Bebraer Badegewässer ist laut EU weiterhin ausgezeichnet

Wasser im Kirchheimer See „nur“ noch gut

Hersfeld-Rotenburg. Eine sehr gute und eine nicht ganz so gute Nachricht birgt der aktuelle EU-Badegwässerbericht: Der Breitenbacher See bei Bebra hat wie in den vergangenen Jahren eine ausgezeichnete Wasserqualität und damit drei Sterne erhalten. Der See beim Seepark Kirchheim hingegen büßt einen Stern ein und kann „nur“ noch mit einer guten Qualität punkten.

Das Baden ist dort aber nach wie vor unbedenklich. Grund für die Herabsetzung ist laut Helmut Diebel aus der Gemeindeverwaltung die kurzzeitige Verunreinigung im vergangenen August. Nach einem Sturzregen seien damals Einträge von umliegenden Feldern ins Wasser gelangt. „Und wenn eine Probe nicht stimmt, sind die drei Sterne weg“, so Diebel. Schon bei der Nachuntersuchung seien die Werte wieder „top“ gewesen.
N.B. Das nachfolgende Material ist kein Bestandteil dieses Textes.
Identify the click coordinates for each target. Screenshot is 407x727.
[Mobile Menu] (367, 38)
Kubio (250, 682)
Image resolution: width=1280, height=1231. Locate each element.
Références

Der kürzlich veröffentlichte EU-Bericht für dieses Jahr basiert auf Daten aus 2014. Betreiber der Seen sind die Kommunen.
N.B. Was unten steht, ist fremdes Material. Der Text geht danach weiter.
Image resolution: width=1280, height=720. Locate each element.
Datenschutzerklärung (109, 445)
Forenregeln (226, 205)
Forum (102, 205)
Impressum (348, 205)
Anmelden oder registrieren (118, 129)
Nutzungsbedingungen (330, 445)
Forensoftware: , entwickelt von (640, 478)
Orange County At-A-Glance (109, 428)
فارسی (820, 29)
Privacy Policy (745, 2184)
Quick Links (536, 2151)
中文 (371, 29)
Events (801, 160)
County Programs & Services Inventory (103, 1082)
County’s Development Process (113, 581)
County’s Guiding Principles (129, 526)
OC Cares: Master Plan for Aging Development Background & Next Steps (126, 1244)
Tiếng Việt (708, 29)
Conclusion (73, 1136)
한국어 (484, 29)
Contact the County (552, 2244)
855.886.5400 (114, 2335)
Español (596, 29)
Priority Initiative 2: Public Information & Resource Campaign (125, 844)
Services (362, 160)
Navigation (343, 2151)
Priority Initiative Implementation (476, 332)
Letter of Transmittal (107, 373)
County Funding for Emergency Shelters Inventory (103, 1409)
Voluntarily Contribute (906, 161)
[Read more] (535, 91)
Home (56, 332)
Überwacht wird die Wasserqualität der insgesamt über 60 Badeseen in Hessen von den Gesundheitsämtern und dem Hessischen Landesamt für Umwelt und Geologie (HLUG). Sie informieren auch über die Bedingungen und bei Bedarf über mögliche Gefahren.
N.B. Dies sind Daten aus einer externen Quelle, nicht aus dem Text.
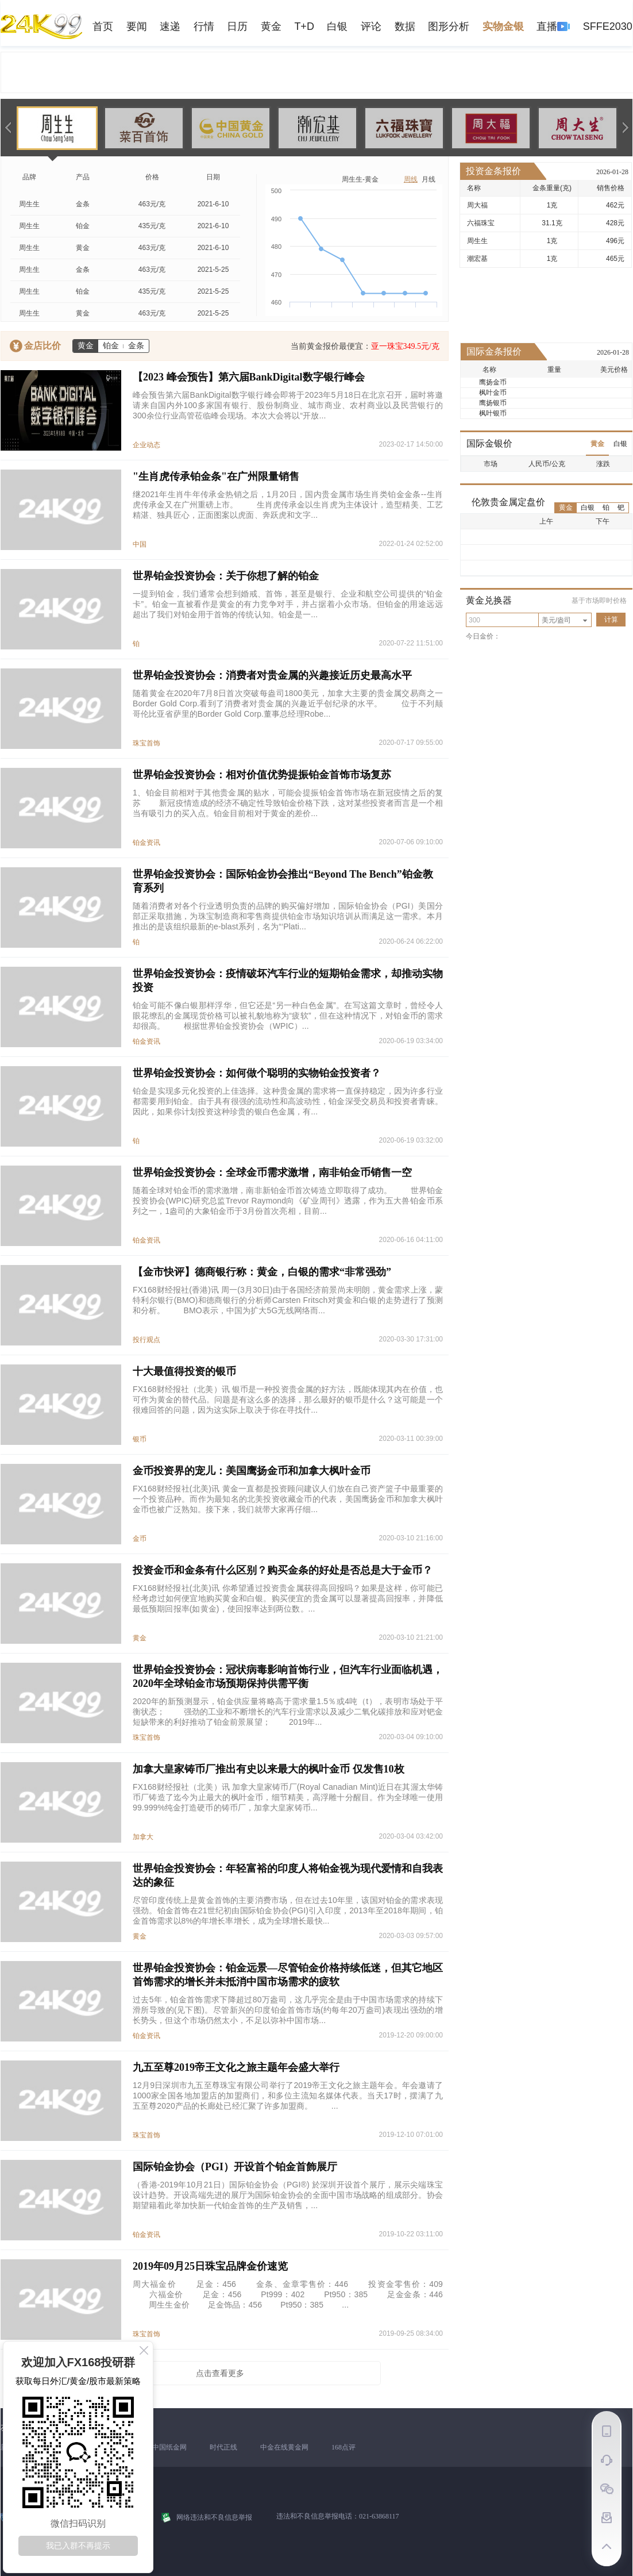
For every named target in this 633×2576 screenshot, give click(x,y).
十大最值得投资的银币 (184, 1371)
Als Badestellen ausgewiesene Gewässer müssen die Standards der europäischen Badegewässerrichtlinie erfüllen. Die Europäische Umweltagentur bekommt ihre Daten von den örtlichen Behörden. Die Bewertung richtet sich nach den Mengen zweier Arten von Bakterien, die auf eine Verunreinigung durch Abwässer oder tierische Exkremente schließen lassen. So verschmutztes Wasser kann Hautreaktionen und bei Verschlucken Krankheiten verursachen. Nicht berücksichtigt werden bei der Bewertung Mülleinträge, Umweltverschmutzung und andere Schadwirkungen auf die Natur.

Die offizielle Badesaison geht vom 1. Juli bis 31. August, auch vorher und nachher ist das Baden aber erlaubt.